Integration sozialer Aspekte
Bei den Eignungskriterien ist die Integration solzialer Aspekte auf die Verpflichtung der Bietenden zur Zahlung der gesetzlichen Sozialversicherungsbeiträge beschränkt. Im Gesetz gegen Wettbewerbsbeschränkungen § 97 Abs. 4 GWB wird festgehalten, dass Unternehmen zur "Gesetzestreue" verpflichtet sind, und dass nur Unternehmen die die (deutschen) Gesetze einhalten, zum Wettbewerb um öffentliche Aufträge zugelassen werden. Diese Festlegung bezieht sich auf materielle Gesetze wie etwa allgemeinverbindliche Tarifverträge. Basierend auf dieser hervorgehobenen Pflicht zur Gesetzestreue kann der öffentliche Auftraggeber eine Zuverlässigkeitsprüfung veranlassen, wenn hinreichend Anhaltspunkte für eine Gefahr der Rechtsverletzung vorliegen. Allerdings verweist der Leitfaden des Deutschen Städtetages darauf, dass sich hier kein individueller Gestaltungsspielraum für den öffentlichen Auftraggeber zur Berücksichtigung sozialer Aspekte eröffnet (S.24).

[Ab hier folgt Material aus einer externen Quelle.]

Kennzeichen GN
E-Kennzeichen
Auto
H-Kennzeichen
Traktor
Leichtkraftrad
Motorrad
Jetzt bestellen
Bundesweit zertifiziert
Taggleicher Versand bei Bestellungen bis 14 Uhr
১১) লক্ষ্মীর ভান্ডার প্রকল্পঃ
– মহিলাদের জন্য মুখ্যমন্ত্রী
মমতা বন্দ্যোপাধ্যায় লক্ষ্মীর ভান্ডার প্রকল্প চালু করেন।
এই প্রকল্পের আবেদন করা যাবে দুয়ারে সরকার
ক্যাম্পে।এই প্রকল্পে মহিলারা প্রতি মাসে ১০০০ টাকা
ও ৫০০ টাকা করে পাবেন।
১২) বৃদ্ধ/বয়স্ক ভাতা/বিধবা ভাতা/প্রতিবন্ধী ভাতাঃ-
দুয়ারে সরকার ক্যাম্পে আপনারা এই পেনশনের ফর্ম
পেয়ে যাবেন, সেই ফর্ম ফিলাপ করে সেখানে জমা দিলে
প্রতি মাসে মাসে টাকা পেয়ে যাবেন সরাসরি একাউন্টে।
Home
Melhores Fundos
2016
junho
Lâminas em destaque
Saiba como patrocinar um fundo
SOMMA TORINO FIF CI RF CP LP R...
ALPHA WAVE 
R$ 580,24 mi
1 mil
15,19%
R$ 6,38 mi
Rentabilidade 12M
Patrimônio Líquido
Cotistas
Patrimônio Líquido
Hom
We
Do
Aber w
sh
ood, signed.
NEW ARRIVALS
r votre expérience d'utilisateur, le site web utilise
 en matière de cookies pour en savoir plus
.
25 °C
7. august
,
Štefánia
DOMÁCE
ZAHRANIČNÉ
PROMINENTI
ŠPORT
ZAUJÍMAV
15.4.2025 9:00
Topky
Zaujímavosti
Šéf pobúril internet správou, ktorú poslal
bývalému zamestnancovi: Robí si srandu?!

Integration von Umweltaspekten
Umweltaspekte sind an dieser Stelle im Vergabeprozess insbesondere bezüglich der Frage der technischen Leistungsfähigkeit eines Bieters relevant. Beschaffer können von den Bietern Nachweise über umweltrelevantes Fachwissen und umweltrelevante Ausrüstung verlangen, sofern diese für den Auftragsgegenstand oder die Auftragsausführung notwendig sind. Das gilt besonders bei Aufträgen in den Bereichen der Abfallwirtschaft, Bauwesen, Instandhaltung oder Sanierung von Gebäuden sowie Transportdienstleistungen. Bieter können ihre technische Leistungsfähigkeit durch Bescheinigungen von anderen Auftraggebern, durch eine Beschreibung der zur Verfügung stehenden Ausrüstung und Unternehmensleitung sowie durch Muster und Beschreibungen nachweisen, Abschnitt 1, §6 Abs.3 der VOL/A.

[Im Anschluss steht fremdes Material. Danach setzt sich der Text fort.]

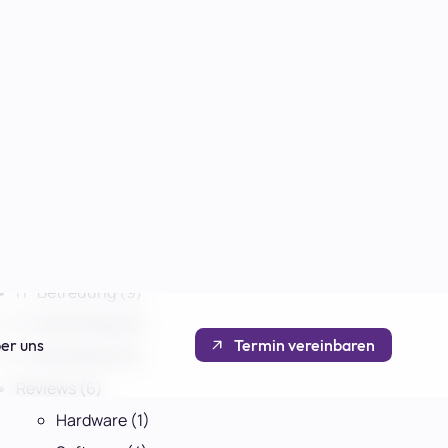
pple
Inhalt
Ändern des Namens in der
Statusleiste
tegorien
Einblicke
(6)
IT-Betreuung
(9)
IT-Consulting
(3)
IT-Sicherheit
(2)
Reviews
(6)
Hardware
(1)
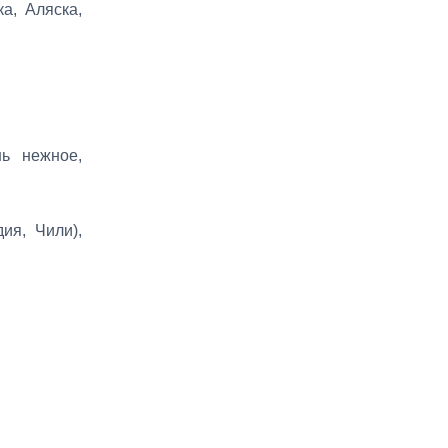
а, Аляска,
нь нежное,
ия, Чили),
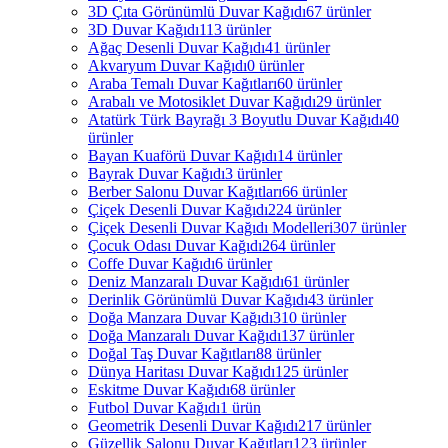
3D Çıta Görünümlü Duvar Kağıdı
67 ürünler
3D Duvar Kağıdı
113 ürünler
Ağaç Desenli Duvar Kağıdı
41 ürünler
Akvaryum Duvar Kağıdı
0 ürünler
Araba Temalı Duvar Kağıtları
60 ürünler
Arabalı ve Motosiklet Duvar Kağıdı
29 ürünler
Atatürk Türk Bayrağı 3 Boyutlu Duvar Kağıdı
40
ürünler
Bayan Kuaförü Duvar Kağıdı
14 ürünler
Bayrak Duvar Kağıdı
3 ürünler
Berber Salonu Duvar Kağıtları
66 ürünler
Çiçek Desenli Duvar Kağıdı
224 ürünler
Çiçek Desenli Duvar Kağıdı Modelleri
307 ürünler
Çocuk Odası Duvar Kağıdı
264 ürünler
Coffe Duvar Kağıdı
6 ürünler
Deniz Manzaralı Duvar Kağıdı
61 ürünler
Derinlik Görünümlü Duvar Kağıdı
43 ürünler
Doğa Manzara Duvar Kağıdı
310 ürünler
Doğa Manzaralı Duvar Kağıdı
137 ürünler
Doğal Taş Duvar Kağıtları
88 ürünler
Dünya Haritası Duvar Kağıdı
125 ürünler
Eskitme Duvar Kağıdı
68 ürünler
Futbol Duvar Kağıdı
1 ürün
Geometrik Desenli Duvar Kağıdı
217 ürünler
Güzellik Salonu Duvar Kağıtları
123 ürünler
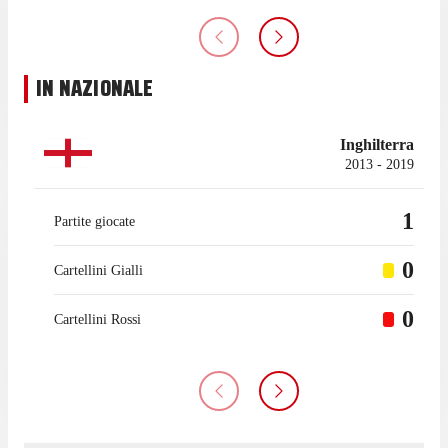
IN NAZIONALE
Inghilterra
2013 - 2019
1
Partite giocate
0
Cartellini Gialli
0
Cartellini Rossi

Nutzbarkeit von Umweltmanagementsystemen
In der Literatur wird bezüglich der Leistungsfähigkeit eines Bieters diskutiert, ob Umweltmanagementsysteme, wie beispielsweise der Nachweis der Zertifizierung nach dem europäischen Umweltmanagementsystem EMAS, bei Bau- und Dienstleistungsaufträgen als Nachweis der technischen Leistungsfähigkeit eines Bieters dienen können. Das vom Umweltbundesamt und dem Öko-Institut e.V. in Aufrag gegebene Rechtsgutachten zu Umweltaspekten im Vergabeverfahren (LINK) kommt zu dem Ergebnis, dass dies mit Einschränkungen möglich ist. Wie dieser Nachweis erfolgen kann, hat die EU-Kommission in Art. 50 der Richtlinie 2004/18/EG präzisiert, der in Abschnitt 1 § 5 Abs. 2 VOL/A umgesetzt worden ist.

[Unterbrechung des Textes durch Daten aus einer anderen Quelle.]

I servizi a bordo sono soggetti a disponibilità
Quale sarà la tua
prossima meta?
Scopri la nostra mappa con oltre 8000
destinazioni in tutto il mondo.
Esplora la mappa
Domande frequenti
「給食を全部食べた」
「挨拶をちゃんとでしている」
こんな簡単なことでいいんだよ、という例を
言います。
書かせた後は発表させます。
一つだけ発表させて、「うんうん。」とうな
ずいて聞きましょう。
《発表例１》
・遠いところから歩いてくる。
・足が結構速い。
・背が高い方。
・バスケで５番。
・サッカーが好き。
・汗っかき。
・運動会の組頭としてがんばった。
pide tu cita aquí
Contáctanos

Mit dieser Regelung soll sichergestellt werden, dass internationale Bieter nicht durch nationale oder europäische Systeme diskrimiert werden. Allerdings verweist das Gutachten auch darauf, dass ein Bieter, der nicht durch ein Umweltmanagementsystem zertifiziert ist, einen erheblichen Mehraufwand in Kauf nehmen muss, um darzulegen, dass sein Betrieb dasselbe Umweltschutzniveau erreicht wie das eines zertifizierten Konkurrenten. Eine Bietererklärung allein ist auf keinen Fall ausreichend (S. 22).